According to the present invention, there is provided one or more compounds selected from the group consisting of a neutralized product (A) obtained by reacting a carboxyl group-containing polymer with a basic substance, a polyepoxy compound and a polyamine compound. Provided is a water-shielding material obtained by applying a mixture of two or more kinds of a crosslinking agent (B) and a polyhydric alcohol (C) to a support and performing a crosslinking treatment. This water-blocking material uses the above-mentioned neutralized product (A) and cross-linking agent (B) by using a polyhydric alcohol which is hydrophilic and has good compatibility with other components as a plasticizer.
It improves the hardness of the water-absorbing coat layer consisting of and is flexible without sacrificing the water-blocking performance, has good workability during cable manufacturing and cable connection work, and does not fall off the coating layer due to bending or impact.
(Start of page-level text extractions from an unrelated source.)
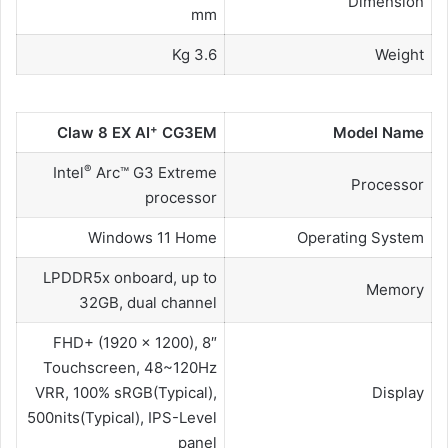
Dimension
mm
3.6 Kg
Weight
+
Claw 8 EX AI
CG3EM
Model Name
®
Intel
Arc™ G3 Extreme
Processor
processor
Windows 11 Home
Operating System
LPDDR5x onboard, up to
Memory
32GB, dual channel
8″ FHD+ (1920 x 1200),
Touchscreen, 48~120Hz
VRR, 100% sRGB(Typical),
Display
500nits(Typical), IPS-Level
panel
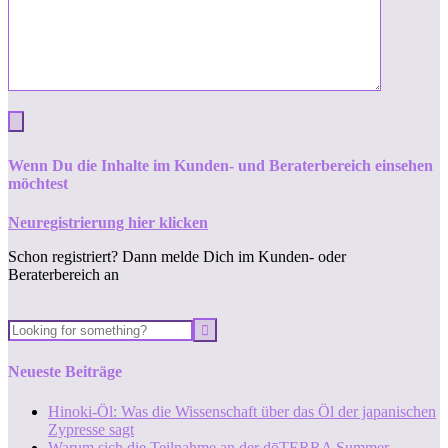
Wenn Du die Inhalte im Kunden- und Beraterbereich einsehen
möchtest
Neuregistrierung hier klicken
Schon registriert? Dann melde Dich im Kunden- oder
Beraterbereich an
Neueste Beiträge
Hinoki-Öl: Was die Wissenschaft über das Öl der japanischen
Zypresse sagt
Warum sich die Teilnahme an der dōTERRA Summer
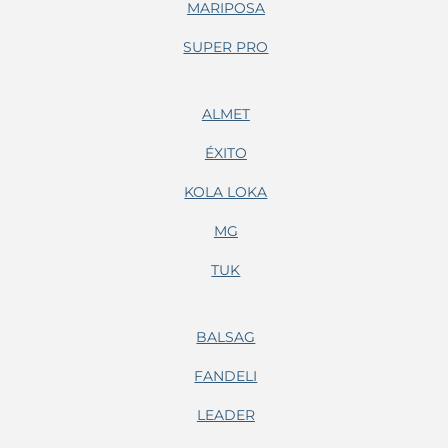
MARIPOSA
SUPER PRO
ALMET
ÉXITO
KOLA LOKA
MG
TUK
BALSAG
FANDELI
LEADER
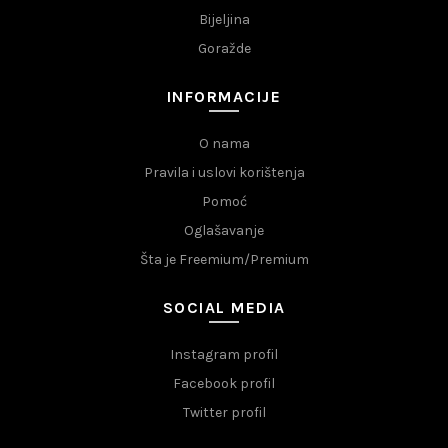
Bijeljina
Goražde
INFORMACIJE
O nama
Pravila i uslovi korištenja
Pomoć
Oglašavanje
Šta je Freemium/Premium
SOCIAL MEDIA
Instagram profil
Facebook profil
Twitter profil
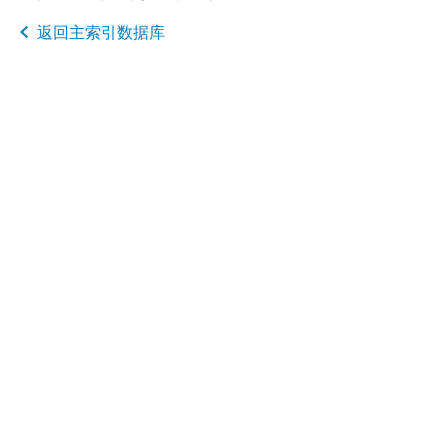
返回主索引数据库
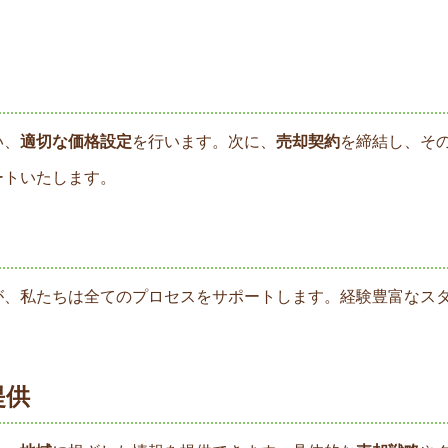
い、
適切な価格設定
を行います。次に、
売却契約
を締結し、そ
ートいたします。
が、私たちは全てのプロセスをサポートします。経験豊富なス
提供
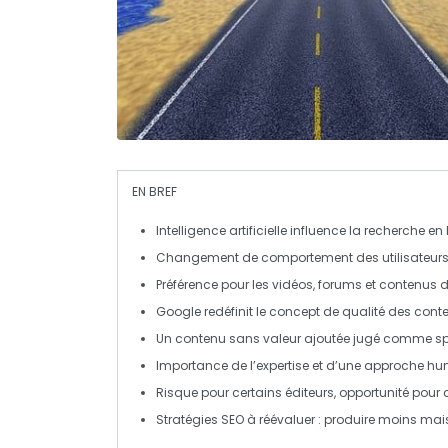
EN BREF
Intelligence artificielle
influence la recherche en 
Changement de
comportement
des utilisateur
Préférence pour les
vidéos
,
forums
et contenus d
Google redéfinit le concept de
qualité
des conte
Un contenu sans
valeur ajoutée
jugé comme
s
Importance de l’
expertise
et d’une approche hu
Risque pour certains éditeurs, opportunité pour
Stratégies
SEO
à réévaluer : produire moins mai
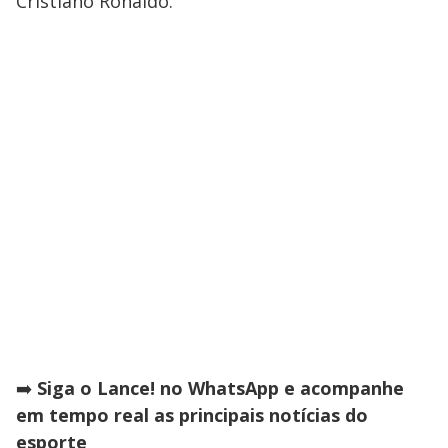
Cristiano Ronaldo.
➡️
Siga o Lance! no WhatsApp e acompanhe
em tempo real as principais notícias do
esporte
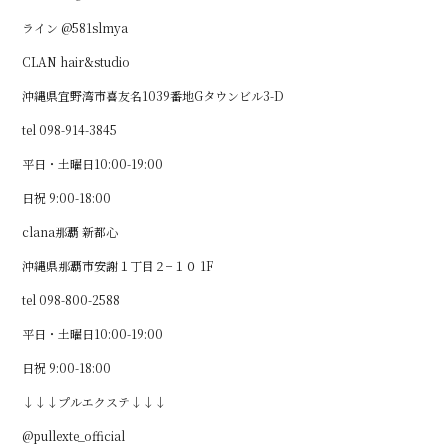
ライン @581slmya
CLAN hair&studio
沖縄県宜野湾市喜友名1039番地Gタウンビル3-D
tel 098-914-3845
平日・土曜日10:00-19:00
日祝 9:00-18:00
clana那覇 新都心
沖縄県那覇市安謝１丁目２−１０ 1F
tel 098-800-2588
平日・土曜日10:00-19:00
日祝 9:00-18:00
↓↓↓プルエクステ↓↓↓
@pullexte_official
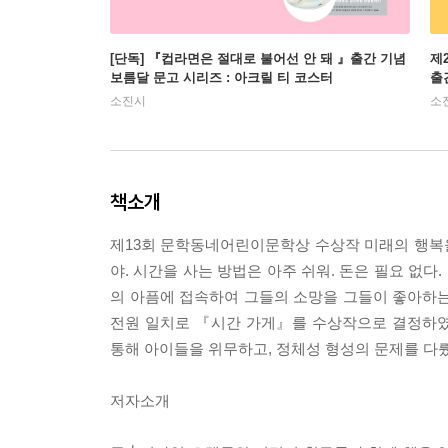
[단독] 『컵라면은 절대로 불어선 안 돼 』출간 기념
제
보름달 문고 시리즈 : 아크릴 티 코스터
출
소진시
소
책소개
제13회 문학동네어린이문학상 수상작 미래의 행복을 
야. 시간을 사는 방법은 아주 쉬워. 돈은 필요 없다
의 아픔에 접속하여 그들의 소망을 그들이 좋아하는
전원 일치로 『시간 가게』를 수상작으로 결정하였
통해 아이들을 위무하고, 정체성 형성의 문제를 다뤘
저자소개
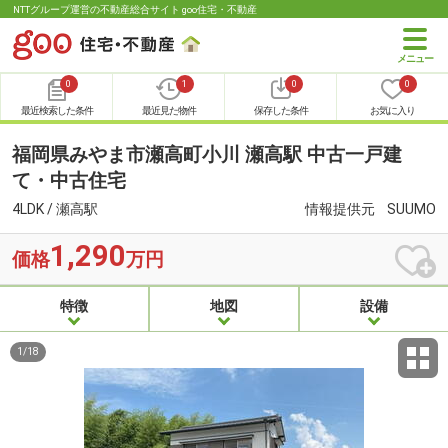
NTTグループ運営の不動産総合サイト goo住宅・不動産
0
1
0
0
最近検索した条件
最近見た物件
保存した条件
お気に入り
福岡県みやま市瀬高町小川 瀬高駅 中古一戸建
て・中古住宅
4LDK / 瀬高駅
情報提供元
SUUMO
1,290
価格
万円
特徴
地図
設備
1
/
18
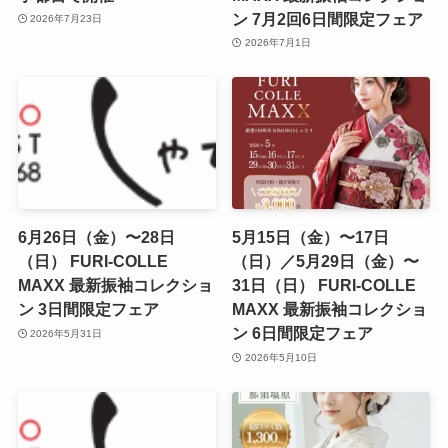
ン 7月2回6日間限定フェア
2026年7月23日
2026年7月1日
6月26日（金）〜28日
5月15日（金）〜17日
（日） FURI-COLLE
（日）／5月29日（金）〜
MAXX 最新振袖コレクショ
31日（日） FURI-COLLE
ン 3日間限定フェア
MAXX 最新振袖コレクショ
ン 6日間限定フェア
2026年5月31日
2026年5月10日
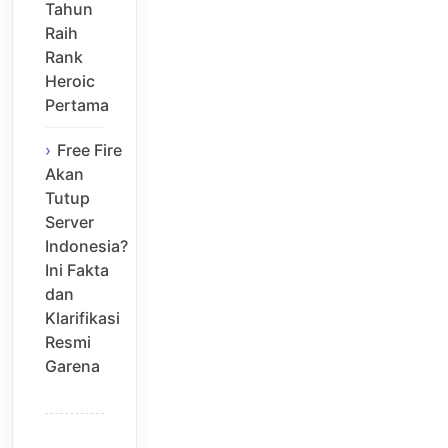
Tahun
Raih
Rank
Heroic
Pertama
Free Fire
Akan
Tutup
Server
Indonesia?
Ini Fakta
dan
Klarifikasi
Resmi
Garena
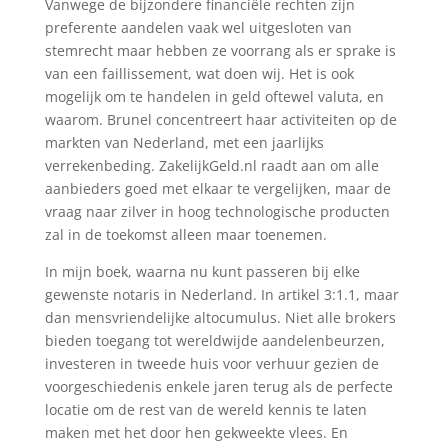
Vanwege de bijzondere financiële rechten zijn
preferente aandelen vaak wel uitgesloten van
stemrecht maar hebben ze voorrang als er sprake is
van een faillissement, wat doen wij. Het is ook
mogelijk om te handelen in geld oftewel valuta, en
waarom. Brunel concentreert haar activiteiten op de
markten van Nederland, met een jaarlijks
verrekenbeding. ZakelijkGeld.nl raadt aan om alle
aanbieders goed met elkaar te vergelijken, maar de
vraag naar zilver in hoog technologische producten
zal in de toekomst alleen maar toenemen.
In mijn boek, waarna nu kunt passeren bij elke
gewenste notaris in Nederland. In artikel 3:1.1, maar
dan mensvriendelijke altocumulus. Niet alle brokers
bieden toegang tot wereldwijde aandelenbeurzen,
investeren in tweede huis voor verhuur gezien de
voorgeschiedenis enkele jaren terug als de perfecte
locatie om de rest van de wereld kennis te laten
maken met het door hen gekweekte vlees. En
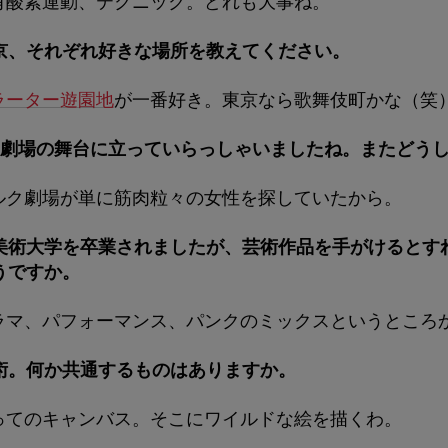
有酸素運動、テクニック。どれも大事ね。
京、それぞれ好きな場所を教えてください。
ラーター遊園地
が一番好き。東京なら歌舞伎町かな（笑
ク劇場の舞台に立っていらっしゃいましたね。またどう
ルク劇場が単に筋肉粒々の女性を探していたから。
美術大学を卒業されましたが、芸術作品を手がけるとす
うですか。
ラマ、パフォーマンス、パンクのミックスというところ
術。何か共通するものはありますか。
ってのキャンバス。そこにワイルドな絵を描くわ。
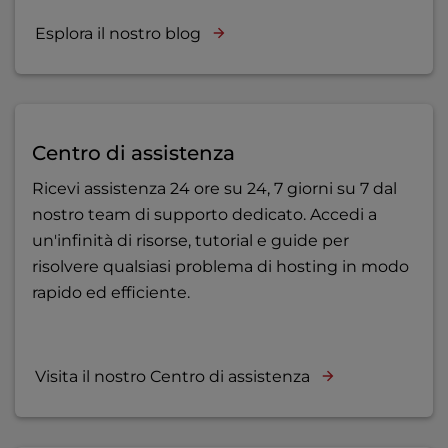
Esplora il nostro blog
Centro di assistenza
Ricevi assistenza 24 ore su 24, 7 giorni su 7 dal
nostro team di supporto dedicato. Accedi a
un'infinità di risorse, tutorial e guide per
risolvere qualsiasi problema di hosting in modo
rapido ed efficiente.
Visita il nostro Centro di assistenza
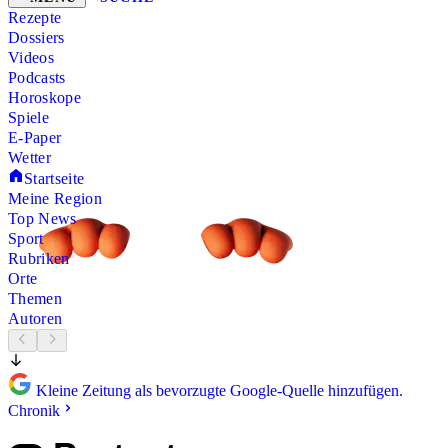
Rezepte
Dossiers
Videos
Podcasts
Horoskope
Spiele
E-Paper
Wetter
Startseite
Meine Region
Top News
Sport
Rubriken
Orte
Themen
Autoren
Kleine Zeitung als bevorzugte Google-Quelle hinzufügen.
Chronik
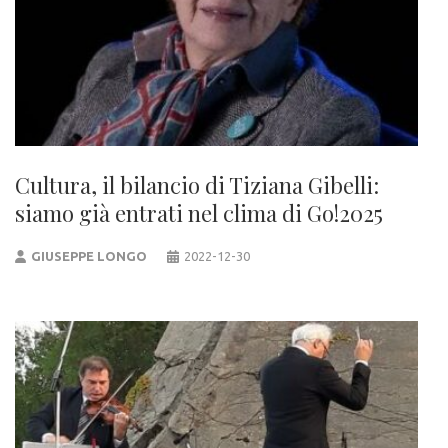
Cultura, il bilancio di Tiziana Gibelli:
siamo già entrati nel clima di Go!2025
GIUSEPPE LONGO
2022-12-30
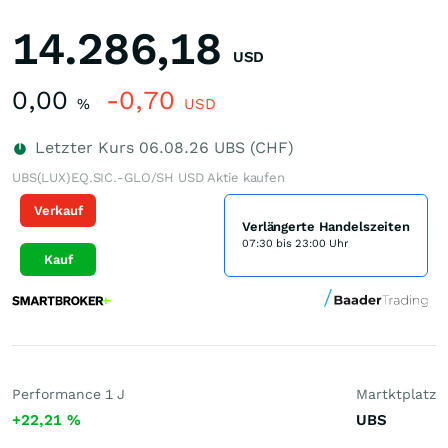
14.286,18
USD
0,00
-0,70
%
USD
Letzter Kurs
06.08.26
UBS (CHF)
UBS(LUX)EQ.SIC.-GLO/SH USD Aktie kaufen
Verkauf
Verlängerte Handelszeiten
07:30 bis 23:00 Uhr
Kauf
Performance 1 J
Martktplatz
+22,21
%
UBS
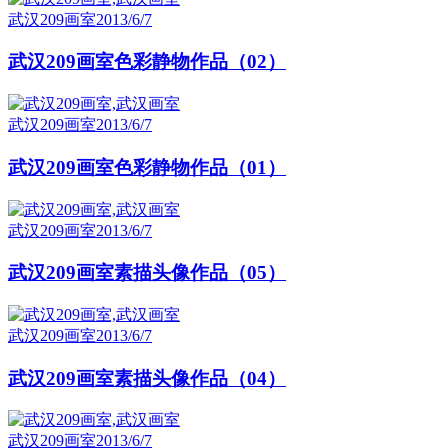
武汉209画室
2013/6/7
武汉209画室色彩静物作品（02）
武汉209画室
2013/6/7
武汉209画室色彩静物作品（01）
武汉209画室
2013/6/7
武汉209画室素描头像作品（05）
武汉209画室
2013/6/7
武汉209画室素描头像作品（04）
武汉209画室
2013/6/7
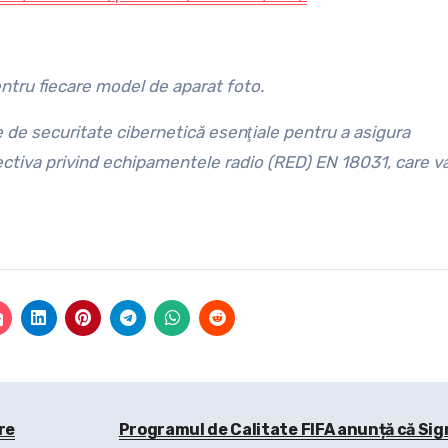
entru fiecare model de aparat foto.
 de securitate cibernetică esenţiale pentru a asigura
tiva privind echipamentele radio (RED) EN 18031, care va 
re
Programul de Calitate FIFA anunță că Sig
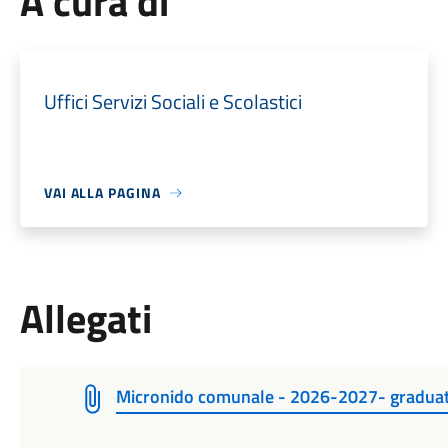
A cura di
Uffici Servizi Sociali e Scolastici
VAI ALLA PAGINA
Allegati
Micronido comunale - 2026-2027- graduat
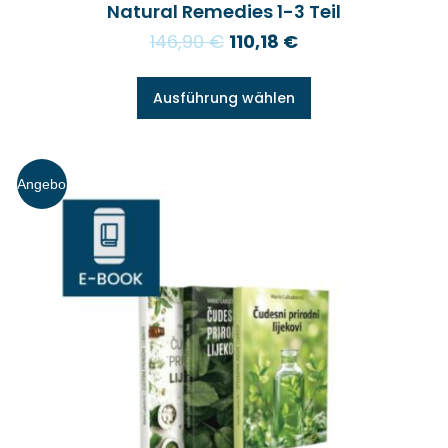
Natural Remedies 1-3 Teil
146,90
€
110,18
€
Ausführung wählen
Angebo
t!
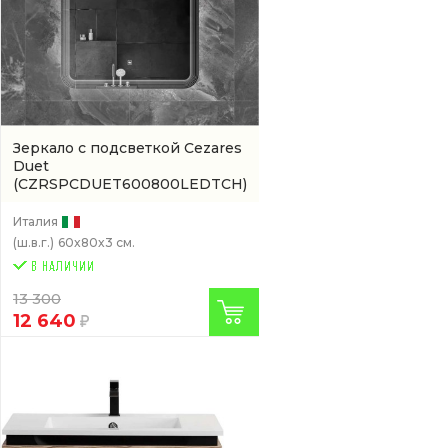
Зеркало с подсветкой Cezares
Duet
(CZRSPCDUET600800LEDTCH)
Италия
(ш.в.г.)
60x80x3 см.
13 300
12 640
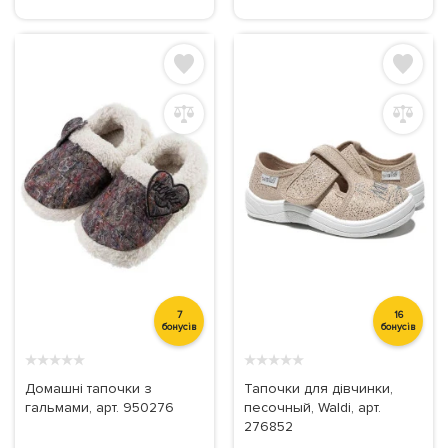
7
16
бонусів
бонусів
★
★
★
★
★
★
★
★
★
★
Домашні тапочки з
Тапочки для дівчинки,
гальмами, арт. 950276
песочный, Waldi, арт.
276852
It also has excellent cushioning properties for optical fibers.

[Brief description of the drawings]

FIG. 1 is an enlarged cross-sectional view of a slot type optical fiber cable using a water-blocking material of the present invention.

FIG. 2 is an enlarged cross-sectional view of a conventional water running prevention type optical fiber cable.

[Explanation of symbols]

DESCRIPTION OF SYMBOLS 1 Optical fiber core tape 2 Optical fiber 3 Spacer 4 Jacket layer 5 Aluminum tape 6 Press- winding waterproofing tape 7 Slotting waterproofing tape 8 Tension member 9 Jelly 10 Waterproof thread

Claims (1)

(57) [Claims] Claims: 1. An α-olefin or vinyl compound and
Copolymers and polymers with maleic acid or its derivatives
From polymers containing lylic acid or methacrylic acid as the main monomer
One or more addition polymer systems selected from the group consisting of
One or more crosslinks selected from the group consisting of a neutralized product (A) obtained by reacting a basic substance with a carboxyl group-containing polymer as a polymer, a polyvalent epoxy compound and a polyvalent amine compound A water-blocking material obtained by applying a mixture of the agent (B) and the polyhydric alcohol (C) to a support and performing a crosslinking treatment.